Por Sérgio Teixeira Jr. - ReSet - 12 de novembro de 2024 - Decisão adotada no…
Indústria do chocolate está a levar à destruição das florestas e áreas protegidas da Costa do Marfim
A indústria do chocolate está a impulsionar a destruição maciça e ilegal das florestas da Costa do Marfim e do Gana, avisa um novo relatório.
A indústria do chocolate está a impulsionar, indiretamente, a destruição maciça e ilegal de florestas na África Ocidental, especialmente na Costa do Marfim e no Gana, os dois maiores produtores de cacau do mundo, revelaram investigações da organização Mighty Earth e do jornal The Guardian.
“As empresas que fornecem cacau à Nestlé, Mars, Mondelez, Ferrero, Lindt, Hershey’s e outras marcas compram os grãos produzidos ilegalmente dentro das áreas protegidas e parques nacionais da Costa do Marfim, país que perdeu 80% da sua cobertura florestal desde 1960.”
Nas cadeias de fornecimento, o cacau ilegal mistura-se com o de origem legal.
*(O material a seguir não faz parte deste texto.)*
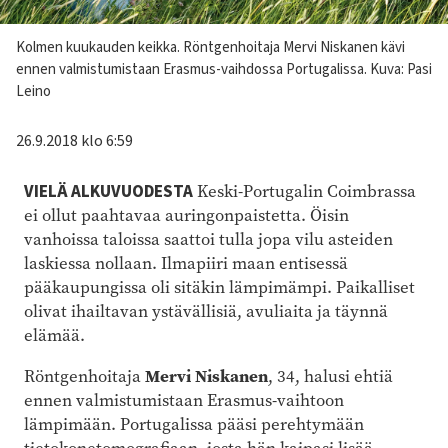
Kuvateksti
Kolmen kuukauden keikka. Röntgenhoitaja Mervi Niskanen kävi
ennen valmistumistaan Erasmus-vaihdossa Portugalissa. Kuva: Pasi
Leino
26.9.2018 klo 6:59
VIELÄ ALKUVUODESTA
Keski-Portugalin Coimbrassa
ei ollut paahtavaa auringonpaistetta. Öisin
vanhoissa taloissa saattoi tulla jopa vilu asteiden
laskiessa nollaan. Ilmapiiri maan entisessä
pääkaupungissa oli sitäkin lämpimämpi. Paikalliset
olivat ihailtavan ystävällisiä, avuliaita ja täynnä
elämää.
Mervi Niskanen
Röntgenhoitaja
, 34, halusi ehtiä
ennen valmistumistaan Erasmus-vaihtoon
lämpimään. Portugalissa pääsi perehtymään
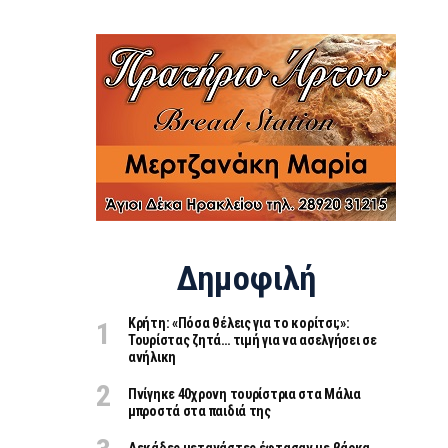
Δημοφιλή
Κρήτη: «Πόσα θέλεις για το κορίτσι;»:
Τουρίστας ζητά… τιμή για να ασελγήσει σε
ανήλικη
Πνίγηκε 40χρονη τουρίστρια στα Μάλια
μπροστά στα παιδιά της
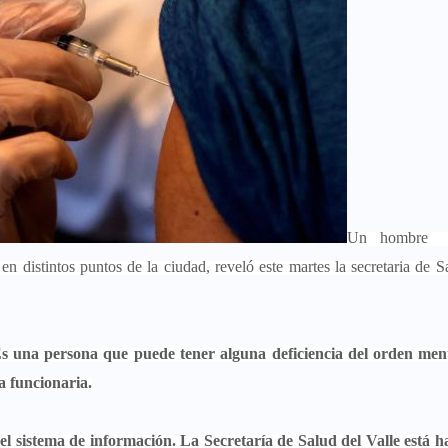
Un hombre 
en distintos puntos de la ciudad, reveló este martes la secretaria de S
Es una persona que puede tener alguna deficiencia del orden ment
a funcionaria.
l sistema de información. La Secretaría de Salud del Valle está h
Isto significa que produtos como os chocolates Ferrero Rocher, Milka, M&M’s, Kitkat, Nutella, Mars, entre outros, podem ser feitos com o cacau produzido à custa da destruição de florestas protegidas.
“Os resultados da nossa investigação comprometem quase todas as grandes marcas de chocolate”, escreveram os investigadores da Mighty Earth (ME), no seu relatório.
Uma seleção de chocolates de algumas das maiores empresas de chocolate do mundo, que a Mighty Earth ligou à desflorestação na Costa do Marfim | Foto: Alex Costa/Mighty Earth
Até 2030, deixará de haver florestas na Costa do Marfim
A Costa do Marfim – responsável por 40% da produção mundial de cacau – está a perder as suas florestas a um ritmo mais elevado do que qualquer outro país africano. De acordo com estatísticas e mapas do governo costa-marfinense, menos de 11% do país continua coberto por florestas e menos de 4% está densamente florestado.
“Se não forem tomadas medidas preventivas, até 2030, o país perderá todas as suas florestas, alerta a ME.”
“Muitas das florestas dos parques nacionais e das áreas protegidas da Costa do Marfim foram totalmente ou quase totalmente desflorestadas e substituídas por operações de cultivo de cacau”, escreve a organização. “Um estudo realizado por investigadores da Universidade de Ohio e diversas instituições académicas costa-marfinenses examinou 23 áreas protegidas do país e descobriu que sete delas tinham sido quase totalmente convertidas em plantações de cacau. Estima-se que mais de 90% do território destas áreas protegidas esteja coberto por cacaueiros.”
No Gana, a situação é semelhante. “Sem que sejam tomadas medidas, o Gana perderá todas as florestas restantes fora dos seus parques nacionais na próxima década.”
Florestas despojadas das suas árvores
Os vestígios desta desflorestação são bem visíveis. Dentro da floresta protegida de Monte Tia, “os cepos de enormes árvores antigas são tudo o que resta da floresta”, contam os jornalistas do The Guardian. “Queimei-a pouco a pouco”, confessa um agricultor, explicando que os seus cacaueiros precisam de sol para crescer e que as árvores fazem sombra.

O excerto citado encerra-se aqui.